Some two hundred years ago, a Cherokee Indian named Drowning Bear allowed a missionary to read to him several chapters of the Bible. After having listened for some time, Drowning Bear said to the missionary: “It seems to be a good book; strange that the white people are not better after having had it for so long.”
Drowning Bear’s implication was that if we actually lived in obedience to the Word of God, our lives would be dramatically better as a result. This was precisely our Lord’s point in today’s gospel. Jesus invites us not only to hear his Word; he wants us also to act on it. To put it another way, God’s Word was spoken not simply for our information. Instead, it’s meant for our application, that our lives might be blessed with transformation.
For this to happen, however, we first need to listen. We can’t act on God’s Word if we can’t hear it! Unfortunately, listening isn’t something we’re always good at doing. In an old joke, a crabby husband asks his wife, “Why do women talk so much?” To which his rightfully annoyed wife replied: “Because we have to say everything twice!” The joke’s point is that we don’t always listen very well to each other.
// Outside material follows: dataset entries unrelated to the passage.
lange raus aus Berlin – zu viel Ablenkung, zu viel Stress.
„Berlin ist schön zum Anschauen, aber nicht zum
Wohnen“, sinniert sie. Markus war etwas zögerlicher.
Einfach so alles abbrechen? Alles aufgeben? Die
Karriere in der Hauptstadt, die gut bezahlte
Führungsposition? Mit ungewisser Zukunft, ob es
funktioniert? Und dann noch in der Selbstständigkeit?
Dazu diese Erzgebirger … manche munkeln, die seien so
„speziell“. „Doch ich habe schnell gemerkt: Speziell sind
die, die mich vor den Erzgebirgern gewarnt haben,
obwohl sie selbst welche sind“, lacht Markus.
Sometimes we also don’t listen very well to God- and there’s nothing too funny about that
It might be that we’re too distracted to listen to God. When the “Word of the Lord” is proclaimed for us, our expected response is “Thanks be to God.” If we were honest, however, we probably should say, “Huh? Could you say that again?” One contributing factor is “information overload.” Through every conceivable form of media – electronic and otherwise- we’re bombarded with more data than we’re able to handle. It can shatter our attention spans and make us very reluctant to add any additional voices to the mix- even if it’s God’s.
Another reason we don’t listen well to God’s Word is that it gets drowned out by “cultural static.” It’s easy to understand why this happens. The world literally shouts at us – “Look at me! Buy me! Sleep with me!”- and we can’t seem to hear anything else- especially God, who typically speaks in whispers. And the same world that shouts at us insists that we join the rat race. We wind up so exhausted that making time for God’s Word seems like a luxury, something to put off for a day when we’re less stressed. It’s not that we’ve pushed God’s Word away; it’s simply been squeezed out.
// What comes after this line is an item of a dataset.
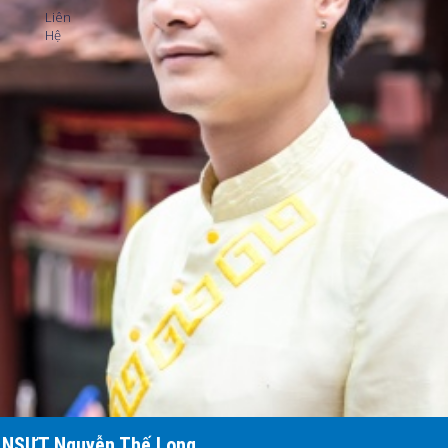
Liên
Hệ
NSƯT Nguyễn Thế Long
But sometimes we do push God’s Word away, because we don’t want to hear it. We’re afraid of what we might be told and what changes God will call us to make in our lives. Maybe it’s about money. Or forgiveness. Or our relationships. Or sex. Perhaps we’re too proud, too angry, or too addicted to listen. Whatever it may be, we know that with knowledge comes responsibility, so we try to take the “ignorance is bliss” approach. When we do this, it’s not society or our schedules that’s interfering with the Word of God. We have only ourselves to blame, because we’ve stuck our fingers in our ears.
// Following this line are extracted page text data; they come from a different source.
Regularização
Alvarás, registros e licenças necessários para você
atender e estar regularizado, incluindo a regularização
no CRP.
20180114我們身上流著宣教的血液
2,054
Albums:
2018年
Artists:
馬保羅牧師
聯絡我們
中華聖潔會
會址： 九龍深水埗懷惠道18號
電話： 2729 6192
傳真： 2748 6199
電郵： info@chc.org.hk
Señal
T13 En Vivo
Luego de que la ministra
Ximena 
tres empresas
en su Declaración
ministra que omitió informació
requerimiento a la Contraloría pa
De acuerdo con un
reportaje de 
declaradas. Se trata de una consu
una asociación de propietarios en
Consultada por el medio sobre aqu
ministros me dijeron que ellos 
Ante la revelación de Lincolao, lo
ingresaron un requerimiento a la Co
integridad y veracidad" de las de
We only plug our ears, however, when we think that God’s Word might have something valid to say to us. At times, we think just the opposite. We don’t make ourselves deaf to God’s Word; we simply dismiss it, because we’re convinced that it has nothing to say to us, or that it’s too confusing or old-fashioned to bother with. Should this be the case, we’re in good company. St. Augustine, a great figure from the Church’s first centuries, once felt exactly the same way. As a young man, he read the Bible in his quest for truth, but found himself disappointed. He didn’t encounter the lofty philosophy he preferred to read, but accounts of violent conflict and very imperfect people that left him confused.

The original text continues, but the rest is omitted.